Alamgir Karim, the Dow Chairman and Welch Foundation professor of the William A. Brookshire Department of Chemical and Biomolecular Engineering at the Cullen College of Engineering, has seen the potential of block copolymer when it comes to dealing with some of the impending crises of the next century, whether the issue is climate change, water shortages or materials engineering for nanotechnology and energy.
“Block copolymer is potentially a key component in solving some of these problems in my mind, because of the versatility of what you can do with it and the structures you can create with it,” he said. “They can be templates for transistor chips to membranes for water filtration and energy storage. We were the first to show that highly ordered block copolymers can act as solid state energy storage devices for flexible devices. Whether the goal is to cut down on global and CO2 emissions, or energy management, you need a lot of baseline nanotechnologies to enable sustainability. And block copolymers can provide potential solutions.”

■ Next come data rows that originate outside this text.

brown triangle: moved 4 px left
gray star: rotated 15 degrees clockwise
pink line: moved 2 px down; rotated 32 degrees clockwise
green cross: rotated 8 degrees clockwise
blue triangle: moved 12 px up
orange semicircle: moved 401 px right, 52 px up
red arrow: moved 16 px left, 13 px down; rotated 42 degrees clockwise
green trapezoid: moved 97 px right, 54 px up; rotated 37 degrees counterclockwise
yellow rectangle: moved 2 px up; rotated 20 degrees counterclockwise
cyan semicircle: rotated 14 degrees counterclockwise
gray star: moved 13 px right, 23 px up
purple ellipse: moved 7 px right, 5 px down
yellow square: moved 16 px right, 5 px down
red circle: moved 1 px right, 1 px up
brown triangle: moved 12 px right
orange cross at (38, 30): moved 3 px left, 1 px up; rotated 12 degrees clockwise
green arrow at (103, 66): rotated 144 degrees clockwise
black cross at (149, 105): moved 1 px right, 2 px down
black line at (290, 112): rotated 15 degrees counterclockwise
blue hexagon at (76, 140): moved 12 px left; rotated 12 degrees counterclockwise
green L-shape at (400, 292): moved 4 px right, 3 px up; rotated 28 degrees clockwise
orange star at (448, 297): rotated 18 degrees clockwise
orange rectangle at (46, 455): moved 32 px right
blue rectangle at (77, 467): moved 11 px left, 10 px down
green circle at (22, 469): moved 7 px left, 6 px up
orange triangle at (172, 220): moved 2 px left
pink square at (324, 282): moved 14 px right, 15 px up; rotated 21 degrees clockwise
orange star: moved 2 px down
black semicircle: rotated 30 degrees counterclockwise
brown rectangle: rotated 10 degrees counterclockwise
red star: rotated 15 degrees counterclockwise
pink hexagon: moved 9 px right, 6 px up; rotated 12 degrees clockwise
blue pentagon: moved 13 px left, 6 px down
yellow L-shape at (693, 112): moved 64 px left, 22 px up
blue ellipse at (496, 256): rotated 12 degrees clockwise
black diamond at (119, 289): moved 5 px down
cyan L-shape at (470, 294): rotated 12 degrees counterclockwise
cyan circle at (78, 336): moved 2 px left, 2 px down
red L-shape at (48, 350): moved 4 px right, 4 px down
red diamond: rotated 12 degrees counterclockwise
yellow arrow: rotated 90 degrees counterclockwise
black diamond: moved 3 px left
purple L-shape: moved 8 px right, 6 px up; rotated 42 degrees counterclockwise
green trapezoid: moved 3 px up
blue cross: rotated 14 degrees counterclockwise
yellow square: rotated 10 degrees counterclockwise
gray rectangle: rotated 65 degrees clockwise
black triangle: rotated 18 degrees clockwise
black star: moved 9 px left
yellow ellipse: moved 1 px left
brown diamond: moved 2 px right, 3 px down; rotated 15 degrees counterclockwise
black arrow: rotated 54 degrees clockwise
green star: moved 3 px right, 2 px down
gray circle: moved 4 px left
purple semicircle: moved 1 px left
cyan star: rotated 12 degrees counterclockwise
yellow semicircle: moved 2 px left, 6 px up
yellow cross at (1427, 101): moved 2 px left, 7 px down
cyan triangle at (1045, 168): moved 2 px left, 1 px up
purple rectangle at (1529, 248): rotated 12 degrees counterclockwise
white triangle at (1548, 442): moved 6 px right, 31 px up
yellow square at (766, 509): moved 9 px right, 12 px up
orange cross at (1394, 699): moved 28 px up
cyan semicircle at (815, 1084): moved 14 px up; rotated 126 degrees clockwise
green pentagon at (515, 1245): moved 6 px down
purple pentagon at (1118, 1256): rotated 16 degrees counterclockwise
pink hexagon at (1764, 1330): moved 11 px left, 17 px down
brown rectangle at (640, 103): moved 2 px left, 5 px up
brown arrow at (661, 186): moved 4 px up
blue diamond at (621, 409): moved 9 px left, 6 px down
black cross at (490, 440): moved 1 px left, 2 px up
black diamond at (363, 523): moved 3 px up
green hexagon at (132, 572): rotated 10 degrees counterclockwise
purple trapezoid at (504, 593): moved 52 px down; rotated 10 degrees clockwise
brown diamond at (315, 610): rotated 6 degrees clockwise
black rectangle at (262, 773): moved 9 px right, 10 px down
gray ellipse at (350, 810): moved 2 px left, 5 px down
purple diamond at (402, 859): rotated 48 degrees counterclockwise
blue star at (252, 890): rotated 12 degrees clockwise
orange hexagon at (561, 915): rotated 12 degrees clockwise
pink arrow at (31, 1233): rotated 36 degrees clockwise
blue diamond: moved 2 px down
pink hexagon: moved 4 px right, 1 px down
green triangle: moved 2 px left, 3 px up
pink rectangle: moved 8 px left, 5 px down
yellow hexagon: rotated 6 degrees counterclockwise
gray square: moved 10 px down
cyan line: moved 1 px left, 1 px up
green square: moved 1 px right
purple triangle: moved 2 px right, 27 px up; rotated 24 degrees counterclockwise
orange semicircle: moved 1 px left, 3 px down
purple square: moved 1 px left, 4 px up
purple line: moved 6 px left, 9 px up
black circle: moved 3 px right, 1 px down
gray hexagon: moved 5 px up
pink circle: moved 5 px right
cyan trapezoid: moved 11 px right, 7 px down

Karim's work has achieved further recognition nationally, as the National Science Foundation announced that he has earned the Special Creativity Award. The honor comes with an additional two years of enhanced support for his NSF grant, “Ordering of Block Copolymer Systems with Enhanced Molecular Interactions and Diffusional Dynamics.”
“I've been working on this particular grant for two years, but in the general area of block copolymer self-assembly, it's pretty much my career for at least the last two decades,” Karim said. “I believe this award is recognition for a pair of very important papers resulting from that research.”
According to Triantafillos “Lakis” Mountziaris, William A. Brookshire Department Chairman, the NSF acknowledged Karim for “excellent research, productivity, and impact in the area of directed assembly and ordering of block copolymer systems with enhanced molecular interactions, as well as the broader impacts emanating from his NSF project.”
“It was excitement and jubilation,” Karim said of his thoughts when he was notified that he had won the award. “Most importantly though, I felt it was recognition for work that I thought was important in the field of nanotechnology. It would give an opportunity for my academic colleagues to recognize that this was important work.”
Karim's research focuses on using ionic liquids (IL) to create self-processing chains in block polymer films. The NSF grant and award related to the use of these non-volatile ionic liquids for highly efficient solution processing to obtain versatile morphologies for block copolymer nanotechnology, rather than energy intensive thermal annealing, which is advantageous. For example, using them in an industrial process could reduce the number of steps needed to be done – an automatic chemical process could take the place of a machine process that heats up a material to a liquid form. Using this newly developed IL based block copolymer processing strategy, efficiencies can be obtained throughout the manufacturing process, ideally.
In his department, Karim said he collaborates closely with Megan Robertson, an Associate Professor, as well as Ramanan Krishnamoorti, Professor of Petroleum Engineering and Chemistry. He also cited Jeremy Palmer, Ernest J. and Barbara M. Henley Associate Professor, and Jacinta Conrad, the Frank M. Tiller Professor, as experts he consults with regularly, on physics theories and colloids respectively.
Outside of his department, Karim said Hadi Ghasemi, an Associate Professor in Mechanical Engineering that specializes in coatings, was someone he worked with, as well as Haleh Ardebili, Bill D. Cook Professor of Mechanical Engineering, on polymers for flexible gel electrolyte batteries. Karim was also interested in exploring research partnerships with T. Randall Lee and Eva Harth of UH's Department of Chemistry.
Karim, who also serves as director of the International Polymer & Soft Matter Center (IPSMC), and the director of the Materials Engineering Program, first came to the University of Houston in 2017. He was previously a professor at the University of Akron for eight years, and a researcher at the National Institute of Standards and Technology (NIST) for 15 years. His research group now includes about 20 students.
“Having good students is key to making good progress,” he said. “The Chemical Engineering Department here, we get some of the world's most outstanding student applications. That makes a big difference. The quality of the student matters.”
Karim also brings in professionals from industry to help. One example he cited was Patrick Brant, Ph.D., a private consultant now, but who served as Chief Polymer Science Advisor at ExxonMobil for more than seven years, and Chief Scientist there for more than 11 years.
“He's a real expert in polymer synthesis, so now that he's retired, he works in my lab part-time sort of training students in fundamental studies of different kinds of semi-crystalline polyolefin polymers that are commercially important,” Karim said. “He's working in my lab, mentoring my students, so that's great. I would really say that this area, in particular, we have so many amazing retired people from the polymer industry and the petrochemical industry. If they want to work with people at the university, we'd love to get their help.”